BAB 4 : BOCAH BUCIN
Sepasang tungkai kurus berbalut kain denim tampak bergerak-gerak dengan ritme cepat. Alas flat shoes-nya bertabuh dengan keramik, menciptakan suara genderang ringan, tapi acap. Kedua tangan yang berpangku di paha saling mengusap, pertanda bahwa wanita itu dirundung gelisah.
Berbanding terbalik, pria di sebelahnya duduk dengan kaki menyilang dan tangan bersedekap. Tidak ada gerakan berlebihan. Bahasa tubuhnya menunjukkan ketenangan.
Sayangnya, ketenangan itu hanya berlangsung sesaat. Dua gelombang vertikal muncul di keningnya yang memar. Gelombang itu menjadi pertanda bahwa dia terganggu dengan keributan kecil di sebelah. Dia pun menoleh dan bertanya dengan nada jengah, “Kenapa, sih?”
Seolah sudah menunggu diajak bicara, wanita itu langsung menyerongkan badannya, setengah menghadap Wira. Dengan rasa penasaran yang tinggi dia bertanya, “Pasangan pengantin itu bisa selamat enggak, ya?”
Wira menggedikkan bahu. “Mana saya tahu? Saya, ‘kan, bukan grim reaper.”
Memang terkesan tidak acuh. Namun, sejujurnya Wira berharap bahwa pasangan itu masih berumur panjang. Kasihan, baru menikah, tapi tiba-tiba sudah terpisah oleh maut. Seharusnya pasangan itu bergulat di ranjang, merekatkan badan yang penuh keringat untuk menciptakan keturunan. Bukannya malah terbaring di ruang operasi.
Seolah tidak jera mendapatkan jawaban yang tidak membantu, Gami kembali bertanya, “Mereka enggak saling membunuh, ‘kan, Mas?”
Gelombang vertikal di kening Wira bertambah dalam, pertanda bahwa pemilik kepala sedang berpikir keras. Bibirnya juga terkatup. Tidak tahu harus menjawab apa.
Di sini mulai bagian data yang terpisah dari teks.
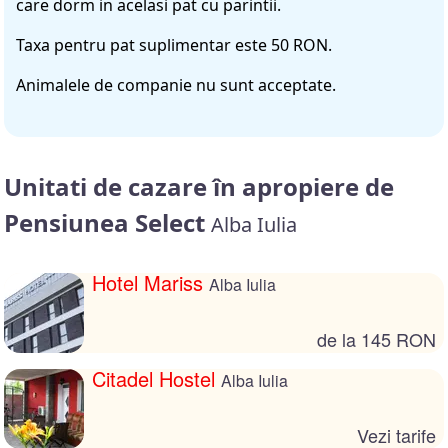
care dorm in acelasi pat cu parintii.
Taxa pentru pat suplimentar este 50 RON.
Animalele de companie nu sunt acceptate.
Unitati de cazare în apropiere de
Pensiunea Select
Alba Iulia
Hotel Mariss
Alba Iulia
de la 145 RON
Citadel Hostel
Alba Iulia
Vezi tarife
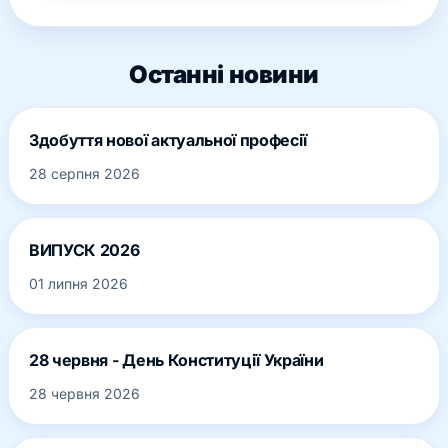
Останні новини
Здобуття нової актуальної професії
28 серпня 2026
ВИПУСК 2026
01 липня 2026
28 червня - День Конституції України
28 червня 2026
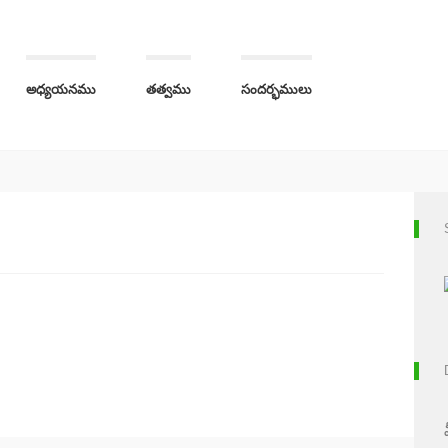
అధ్యయనము
తత్వము
సందర్భములు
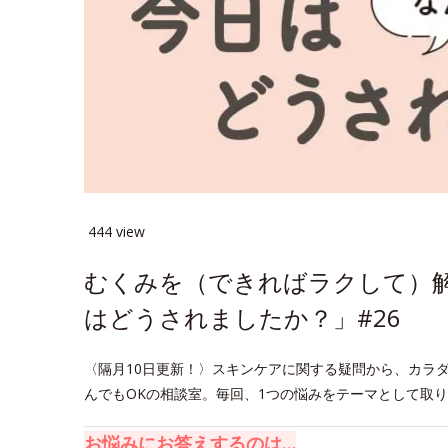
444 view
むくみを（できればラクして）
はどうされましたか？」#26
〈隔月10日更新！〉スキンケアに関する疑問から、カラ
んでもOKの相談室。毎回、1つの悩みをテーマとして取
お悩みにお答えするのは…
Lebih tepatnya takut salah melontar kata.
Ragam pertanyaan bercokol di kepalanya. Benarkah pasangan pengantin yang seharusnya saling mencintai justru terlibat pembunuhan? Benarkah pisau yang menempel di tubuh pengantin itu akibat saling menusuk? Adakah kemungkinan lain semisal campur tangan orang ke tiga?
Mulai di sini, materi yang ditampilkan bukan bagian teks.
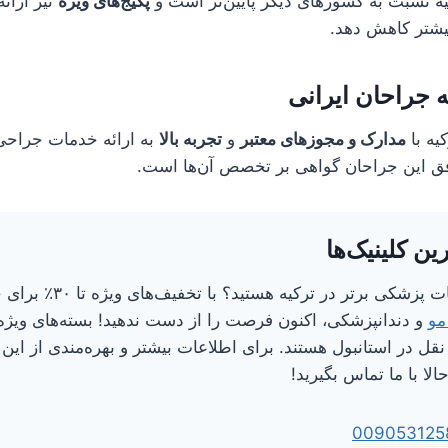
یه نسبت به کشورهای دیگر پایین‌تر است و
پکیج‌های ویژه
نیز ارائ
 بیشتر کاهش دهد.
جراحان ایرانی
یه با
مدارک و مجوزهای معتبر
و
تجربه بالا
به ارائه خدمات جراحی
وفق این جراحان گواهی بر تخصص آن‌ها است.
ین کلینیک‌ها
آیا به دنبال خدمات پزشکی برتر در ترکیه هستی
مو
و دندانپزشکی، اکنون فرصت را از دست ندهید! بسته‌های ویژه
قل در استانبول هستند. برای اطلاعات بیشتر و بهره‌مندی از این 
الا با ما تماس بگیرید!
009053125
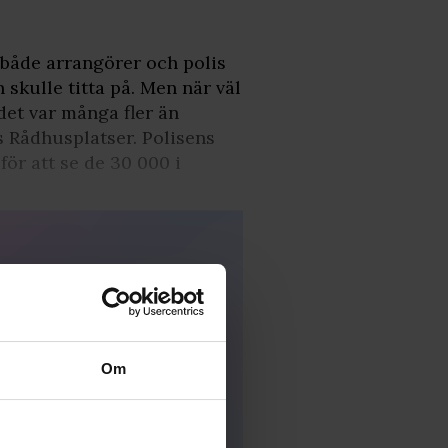
 både arrangörer och polis
skulle titta på. Men när väl
et var många fler än
 Rådhusplatser. Polisens
ör att se de 30 000 i
Om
Sayangnya, dugaan ke tiga tersingkir secara otomatis. Wira menyaksikan sendiri bahwa mobil yang terjungkal itu hanya ditumpangi sepasang manusia. Jadi, tidak mungkin ada pihak lain yang menusuk keduanya.
Tidak ingin pusing memikirkan masalah yang bukan wewenangnya, Wira memilih mengalihkan topik. “Kamu belum kasih tahu saya soal barang yang kamu kantongi tadi.” Matanya melirik saku celana Gami bagian kiri, tempat benda itu disimpan. “Apa itu?” tanyanya sambil menunjuk saku itu menggunakan dagu.
Mengikuti arah tatapan Wira, Gami ber-oh panjang sambil mengusap sakunya. Sepertinya sudah saatnya dia memberi tahu Wira soal cincin yang ditemukan.
“Ini—”
Sayang sekali, Gami harus memutus ucapannya sendiri. Matanya menangkap sosok pria bersetelan formal lengkap tengah berjalan cepat di sisi kanan lorong. Pria itu memiliki lekuk wajah yang nyaris serupa dengan Wira. Bedanya, pria itu memiliki rambut cepak dan kumis tipis di bawah hidung. Warna kulitnya sedikit lebih cerah.
Wira mengikuti arah pandangan Gami. Air muka tampak tenang menyambut pria itu.
“Gimana? Kalian baik-baik aja?” tanya pria itu dengan napas tersengal. Bola matanya bergeser dari Gami ke Wira.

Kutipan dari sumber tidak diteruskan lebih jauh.